The injunction was issued to restrain the defendant from continuing to dump its mining debris, tailings, and other refuse matter from its mines, into certain water-courses which washed the debris and materials down upon and spread them over the plaintiff's land, rendering it valueless for agricultural or other purposes.

1. It is no part of the general and ordinary business of a corporation to do unlawful acts. Acts which are of a continuous nature and threaten to destroy or irreparably injure the property of another, are unlawful, and enjoinable, at the suit of the person injured, not upon the ground of interfering with a lawful business, but upon the ground that every person is entitled to the protection of the law in the use and enjoyment of his property. But it is claimed that the doing of the acts, restrained by the injunction, are necessary to the successful carrying out of the business in which the defendant is engaged; and that, if the defendant be enjoined from carrying on its business in that way, hydraulic mining cannot be carried on at all. Yet the acts restrained are none the less unlawful, if they are injurious to the private rights of others; and the defendant is bound by law to so conduct its business as that it shall not be derogatory to the private rights of other property owners.
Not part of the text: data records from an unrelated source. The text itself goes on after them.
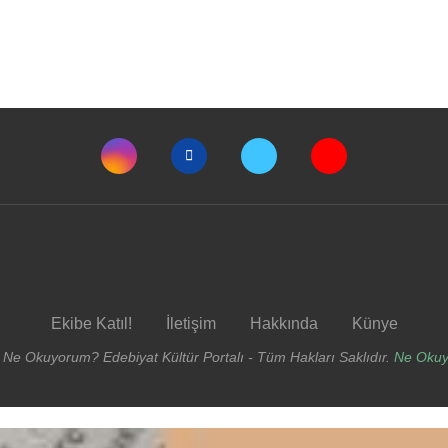
Ekibe Katıl!
İletişim
Hakkında
Künye
 Ne Okuyorum? Edebiyat Kültür Portalı - Tüm Hakları Saklıdır.
Ne Oku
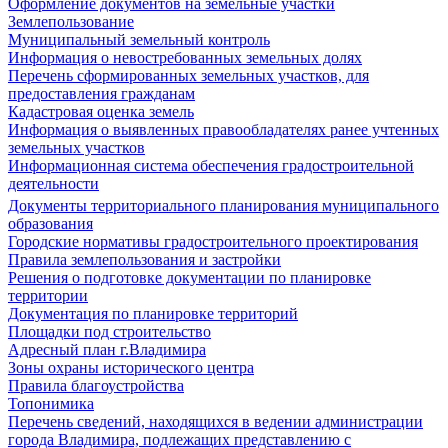
Оформление документов на земельные участки
Землепользование
Муниципальный земельный контроль
Информация о невостребованных земельных долях
Перечень сформированных земельных участков, для
предоставления гражданам
Кадастровая оценка земель
Информация о выявленных правообладателях ранее учтенных
земельных участков
Информационная система обеспечения градостроительной
деятельности
Документы территориального планирования муниципального
образования
Городские нормативы градостроительного проектирования
Правила землепользования и застройки
Решения о подготовке документации по планировке
территории
Документация по планировке территорий
Площадки под строительство
Адресный план г.Владимира
Зоны охраны исторического центра
Правила благоустройства
Топонимика
Перечень сведений, находящихся в ведении администрации
города Владимира, подлежащих представлению с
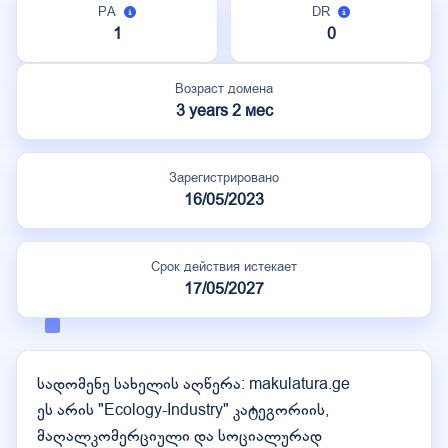
PA
DR
1
0
Возраст домена
3 years 2 мес
Зарегистрировано
16/05/2023
Срок действия истекает
17/05/2027
სადომენე სახელის აღწერა: makulatura.ge
ეს არის "Ecology-Industry" კატეგორიის,
მაღალკომერციული და სოციალურად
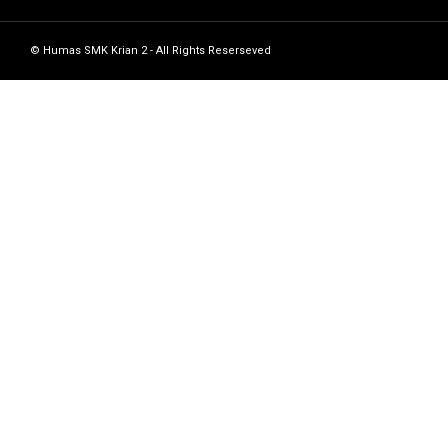
© Humas SMK Krian 2 - All Rights Reserseved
In mining pursuits, as was said in Logan v. Driscoll, 19 Cal. 623, "defendant is entitled to use his mining claim in a lawful manner; but no manner can be considered lawful which precludes the plaintiff from the enjoyment of his rights." No person, natural or artificial, has a right directly or indirectly to cover his neighbor's land with mining debris, sand and gravel, or other material so as to render it valueless: Robinson v. Black Diamond Coal Mining Co., 57 Cal., 412; Potter v. Fremont, 47 Id., 465; Richardson v. Kier, 34 Id., 63; Courtright v. Bear River Ditch Co., 30 Id., 57.
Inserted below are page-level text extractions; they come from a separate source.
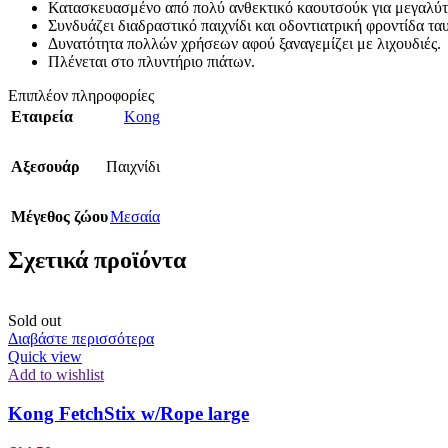
Κατασκευασμένο από πολύ ανθεκτικό καουτσούκ για μεγαλύτ
Συνδυάζει διαδραστικό παιχνίδι και οδοντιατρική φροντίδα τα
Δυνατότητα πολλών χρήσεων αφού ξαναγεμίζει με λιχουδιές.
Πλένεται στο πλυντήριο πιάτων.
Επιπλέον πληροφορίες
Εταιρεία
Kong
Αξεσουάρ
Παιχνίδι
Μέγεθος ζώου
Μεσαία
Σχετικά προϊόντα
Sold out
Διαβάστε περισσότερα
Quick view
Add to wishlist
Kong FetchStix w/Rope large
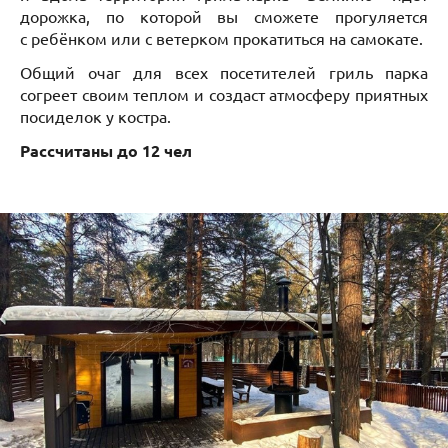
дорожка, по которой вы сможете прогуляется
с ребёнком или с ветерком прокатиться на самокате.
Общий очаг для всех посетителей гриль парка
согреет своим теплом и создаст атмосферу приятных
посиделок у костра.
Рассчитаны до 12 чел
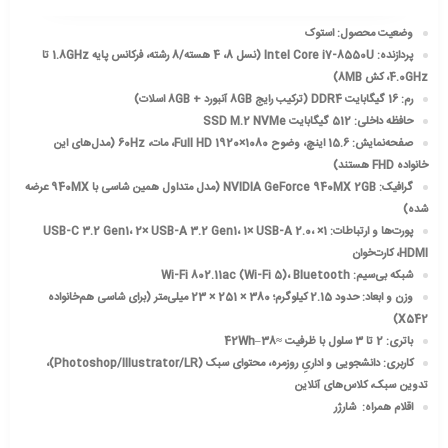
وضعیت محصول: استوک
پردازنده: Intel Core i7-8550U (نسل 8، 4 هسته/8 رشته، فرکانس پایه 1.8GHz تا
4.0GHz، کش 8MB)
رم: 16 گیگابایت DDR4 (ترکیب رایج 8GB آنبورد + 8GB اسلات)
حافظه داخلی: 512 گیگابایت SSD M.2 NVMe
صفحه‌نمایش: 15.6 اینچ، وضوح Full HD 1920×1080، مات، 60Hz (مدل‌های این
خانواده FHD هستند)
گرافیک: NVIDIA GeForce 940MX 2GB (مدل متداول همین شاسی با 940MX عرضه
شده)
پورت‌ها و ارتباطات: 1× USB-C 3.2 Gen1، 2× USB-A 3.2 Gen1، 1× USB-A 2.0،
HDMI، کارت‌خوان
شبکه بی‌سیم: Wi-Fi 802.11ac (Wi-Fi 5)، Bluetooth
وزن و ابعاد: حدود 2.15 کیلوگرم؛ 380 × 251 × 23 میلی‌متر (برای شاسی هم‌خانواده
X542)
باتری: 2 تا 3 سلول با ظرفیت ≈38–42Wh
کاربری: دانشجویی و اداریِ روزمره، محتوای سبک (Photoshop/Illustrator/LR)،
تدوین سبک، کلاس‌های آنلاین
اقلام همراه: شارژر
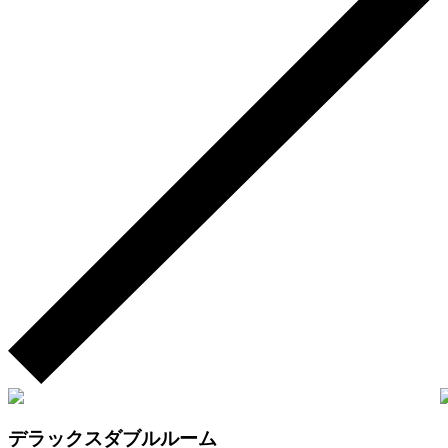
デラックスダブルルーム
2. The law does not require notice of an application for a temporary injunction to restrain a corporation from committing unlawful acts injurious to the applicant. Section 531, C. C. P., has reference only to lawful acts performed in the course of its general and ordinary business. A preliminary injunction granted against a corporation to restrain it from conducting its business in an unlawful manner, is therefore not void though granted without notice. Golden Gate Con., M., Co., v. Superior Court, 2 W. C. R., 736.

3. The court that grants a preliminary injunction may, in the exercise of its judicial discretion, modify the same at any time before the case terminates in a final judgment; and the order of modification will not be disturbed, unless there has been an abuse of discretion. Nothing of that character appears in the record before us. The orders appealed from are affirmed.

Ross, J., MCKINSTRY, J., SHARPSTEIN, J., MYRICK, J., and MORRISON, C. J., concurred.

No. 8,513.

HOOPER V. POWERS.

Department One. Filed November 28, 1884.

APPEAL HELD WITHOUT MERIT, and Judgment and Order AFFIRMED with damages. APPEAL from the superior court of the city and county of San Francisco.

Carson Bros., for the appellant.

H. C. Firebaugh, for the respondent.

THE COURT. There is no merit whatever in this appeal. Judgment and order affirmed, with twenty per cent. damages against the appellant.

No. 8,408.

SCHWEGERLE & Co. v. MUNDELL.

Department One. Filed November 28, 1884.

JUDGMENT AFFIRMED AND FINDINGS HELD TO HAVE BEEN WAIVED by consent in open court. APPEAL from a judgment of the superior court for the city and county of San Francisco, entered in favor of the plaintiffs and from an order denying the defendant a new trial.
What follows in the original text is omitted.